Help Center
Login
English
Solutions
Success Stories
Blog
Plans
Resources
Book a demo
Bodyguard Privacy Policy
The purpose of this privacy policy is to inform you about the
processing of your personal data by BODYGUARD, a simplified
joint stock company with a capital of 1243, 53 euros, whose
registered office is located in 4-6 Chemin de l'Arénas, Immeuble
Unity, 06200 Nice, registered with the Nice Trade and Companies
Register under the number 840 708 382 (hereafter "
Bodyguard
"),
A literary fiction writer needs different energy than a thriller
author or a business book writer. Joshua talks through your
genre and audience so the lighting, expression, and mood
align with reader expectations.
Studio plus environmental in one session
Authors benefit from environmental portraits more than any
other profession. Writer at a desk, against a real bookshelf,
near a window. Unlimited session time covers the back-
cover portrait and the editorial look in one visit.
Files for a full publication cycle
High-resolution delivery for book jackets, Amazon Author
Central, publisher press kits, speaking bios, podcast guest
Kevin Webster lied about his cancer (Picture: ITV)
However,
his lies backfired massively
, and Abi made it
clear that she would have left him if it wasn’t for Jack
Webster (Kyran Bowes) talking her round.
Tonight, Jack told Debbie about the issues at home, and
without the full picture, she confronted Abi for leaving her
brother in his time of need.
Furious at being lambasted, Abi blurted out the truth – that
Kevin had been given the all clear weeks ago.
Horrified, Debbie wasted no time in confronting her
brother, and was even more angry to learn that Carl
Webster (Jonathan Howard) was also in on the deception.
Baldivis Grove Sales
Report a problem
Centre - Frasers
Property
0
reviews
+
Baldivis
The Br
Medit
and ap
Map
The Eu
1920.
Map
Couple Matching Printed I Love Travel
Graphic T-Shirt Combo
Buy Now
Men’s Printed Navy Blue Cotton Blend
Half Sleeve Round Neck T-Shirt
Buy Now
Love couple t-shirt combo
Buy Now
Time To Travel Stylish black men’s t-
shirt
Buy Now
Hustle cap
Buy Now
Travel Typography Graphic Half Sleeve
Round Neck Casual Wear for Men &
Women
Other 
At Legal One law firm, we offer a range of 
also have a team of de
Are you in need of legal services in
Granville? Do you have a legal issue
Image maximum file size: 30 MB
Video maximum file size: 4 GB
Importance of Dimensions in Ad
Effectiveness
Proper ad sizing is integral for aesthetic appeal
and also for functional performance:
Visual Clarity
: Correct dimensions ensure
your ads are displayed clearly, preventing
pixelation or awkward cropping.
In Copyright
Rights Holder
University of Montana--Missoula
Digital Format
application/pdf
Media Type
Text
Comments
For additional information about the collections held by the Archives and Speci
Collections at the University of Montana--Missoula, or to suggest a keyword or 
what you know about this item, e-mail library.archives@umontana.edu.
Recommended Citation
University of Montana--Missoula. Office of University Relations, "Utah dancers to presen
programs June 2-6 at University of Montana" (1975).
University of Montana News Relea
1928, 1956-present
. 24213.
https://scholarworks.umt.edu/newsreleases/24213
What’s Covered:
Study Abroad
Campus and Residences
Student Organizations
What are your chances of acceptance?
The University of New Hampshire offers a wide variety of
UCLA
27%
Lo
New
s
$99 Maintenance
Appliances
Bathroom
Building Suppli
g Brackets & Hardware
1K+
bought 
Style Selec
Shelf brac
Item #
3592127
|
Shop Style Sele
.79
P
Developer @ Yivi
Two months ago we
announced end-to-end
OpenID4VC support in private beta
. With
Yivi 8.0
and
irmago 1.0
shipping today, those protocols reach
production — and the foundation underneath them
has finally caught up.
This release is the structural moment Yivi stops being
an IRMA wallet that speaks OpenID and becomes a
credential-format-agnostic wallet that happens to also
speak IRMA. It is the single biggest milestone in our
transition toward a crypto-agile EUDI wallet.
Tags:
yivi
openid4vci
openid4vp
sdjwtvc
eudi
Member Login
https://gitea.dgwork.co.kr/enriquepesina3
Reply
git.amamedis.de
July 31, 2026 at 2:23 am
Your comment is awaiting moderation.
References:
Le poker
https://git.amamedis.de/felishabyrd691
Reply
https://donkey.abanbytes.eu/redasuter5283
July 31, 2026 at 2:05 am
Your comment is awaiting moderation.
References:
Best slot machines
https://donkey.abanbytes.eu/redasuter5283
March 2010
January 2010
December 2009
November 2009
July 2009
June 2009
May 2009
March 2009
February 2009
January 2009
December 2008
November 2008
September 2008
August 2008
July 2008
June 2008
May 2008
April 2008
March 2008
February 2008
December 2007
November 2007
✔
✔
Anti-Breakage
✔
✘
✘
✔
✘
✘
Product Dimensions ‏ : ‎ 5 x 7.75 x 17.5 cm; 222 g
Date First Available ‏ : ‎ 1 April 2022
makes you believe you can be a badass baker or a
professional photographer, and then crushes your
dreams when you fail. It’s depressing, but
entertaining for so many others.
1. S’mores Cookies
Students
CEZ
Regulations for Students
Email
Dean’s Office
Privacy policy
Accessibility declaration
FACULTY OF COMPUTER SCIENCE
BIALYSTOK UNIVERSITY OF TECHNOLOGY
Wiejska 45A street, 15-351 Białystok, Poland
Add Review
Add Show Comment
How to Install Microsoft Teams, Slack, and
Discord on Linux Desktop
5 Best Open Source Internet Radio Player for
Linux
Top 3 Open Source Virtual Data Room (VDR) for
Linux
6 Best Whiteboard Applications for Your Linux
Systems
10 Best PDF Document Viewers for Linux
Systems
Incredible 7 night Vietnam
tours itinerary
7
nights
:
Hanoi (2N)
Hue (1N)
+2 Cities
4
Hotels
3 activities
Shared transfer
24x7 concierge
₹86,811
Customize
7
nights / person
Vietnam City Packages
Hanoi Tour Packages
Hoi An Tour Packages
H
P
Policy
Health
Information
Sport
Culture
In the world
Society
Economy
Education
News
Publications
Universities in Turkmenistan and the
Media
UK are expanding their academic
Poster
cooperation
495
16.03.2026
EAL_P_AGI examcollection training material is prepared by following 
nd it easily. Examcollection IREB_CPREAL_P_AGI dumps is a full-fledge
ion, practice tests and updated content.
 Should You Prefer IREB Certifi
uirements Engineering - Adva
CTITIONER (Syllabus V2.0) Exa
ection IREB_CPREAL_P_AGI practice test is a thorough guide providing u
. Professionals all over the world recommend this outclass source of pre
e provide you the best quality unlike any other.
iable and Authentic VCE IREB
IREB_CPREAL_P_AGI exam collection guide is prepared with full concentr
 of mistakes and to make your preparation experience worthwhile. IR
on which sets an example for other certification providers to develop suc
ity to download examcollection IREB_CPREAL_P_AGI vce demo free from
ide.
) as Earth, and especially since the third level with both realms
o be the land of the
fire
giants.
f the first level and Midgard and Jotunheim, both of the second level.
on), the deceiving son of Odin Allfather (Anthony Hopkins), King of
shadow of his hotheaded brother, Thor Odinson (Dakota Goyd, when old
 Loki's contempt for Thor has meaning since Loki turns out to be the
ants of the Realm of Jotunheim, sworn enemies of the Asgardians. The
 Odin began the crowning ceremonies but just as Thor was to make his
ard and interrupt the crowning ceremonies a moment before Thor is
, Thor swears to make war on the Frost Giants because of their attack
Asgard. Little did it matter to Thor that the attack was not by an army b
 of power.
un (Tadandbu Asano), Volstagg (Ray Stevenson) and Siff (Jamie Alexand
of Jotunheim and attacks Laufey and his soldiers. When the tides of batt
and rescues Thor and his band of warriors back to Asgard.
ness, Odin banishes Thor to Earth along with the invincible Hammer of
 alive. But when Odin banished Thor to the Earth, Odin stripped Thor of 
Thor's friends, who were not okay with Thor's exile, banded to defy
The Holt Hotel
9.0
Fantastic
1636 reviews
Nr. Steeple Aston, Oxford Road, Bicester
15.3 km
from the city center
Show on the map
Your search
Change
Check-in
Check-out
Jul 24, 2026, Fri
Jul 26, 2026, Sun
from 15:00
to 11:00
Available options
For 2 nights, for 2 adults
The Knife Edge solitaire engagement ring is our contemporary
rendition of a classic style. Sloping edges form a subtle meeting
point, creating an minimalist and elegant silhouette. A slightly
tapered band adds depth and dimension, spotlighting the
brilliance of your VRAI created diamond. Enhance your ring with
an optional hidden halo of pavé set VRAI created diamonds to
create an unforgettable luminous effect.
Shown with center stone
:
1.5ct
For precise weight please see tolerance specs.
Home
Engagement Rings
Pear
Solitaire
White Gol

• WORK REQUEST:
In the entries above, find the line holding "nights / person" and the line holding "Loki's contempt for", then retype exactly those two lines and every line between them, and nothing else.

• EXERCISE RESPONSE:
nights / person
Vietnam City Packages
Hanoi Tour Packages
Hoi An Tour Packages
H
P
Policy
Health
Information
Sport
Culture
In the world
Society
Economy
Education
News
Publications
Universities in Turkmenistan and the
Media
UK are expanding their academic
Poster
cooperation
495
16.03.2026
EAL_P_AGI examcollection training material is prepared by following 
nd it easily. Examcollection IREB_CPREAL_P_AGI dumps is a full-fledge
ion, practice tests and updated content.
 Should You Prefer IREB Certifi
uirements Engineering - Adva
CTITIONER (Syllabus V2.0) Exa
ection IREB_CPREAL_P_AGI practice test is a thorough guide providing u
. Professionals all over the world recommend this outclass source of pre
e provide you the best quality unlike any other.
iable and Authentic VCE IREB
IREB_CPREAL_P_AGI exam collection guide is prepared with full concentr
 of mistakes and to make your preparation experience worthwhile. IR
on which sets an example for other certification providers to develop suc
ity to download examcollection IREB_CPREAL_P_AGI vce demo free from
ide.
) as Earth, and especially since the third level with both realms
o be the land of the
fire
giants.
f the first level and Midgard and Jotunheim, both of the second level.
on), the deceiving son of Odin Allfather (Anthony Hopkins), King of
shadow of his hotheaded brother, Thor Odinson (Dakota Goyd, when old
 Loki's contempt for Thor has meaning since Loki turns out to be the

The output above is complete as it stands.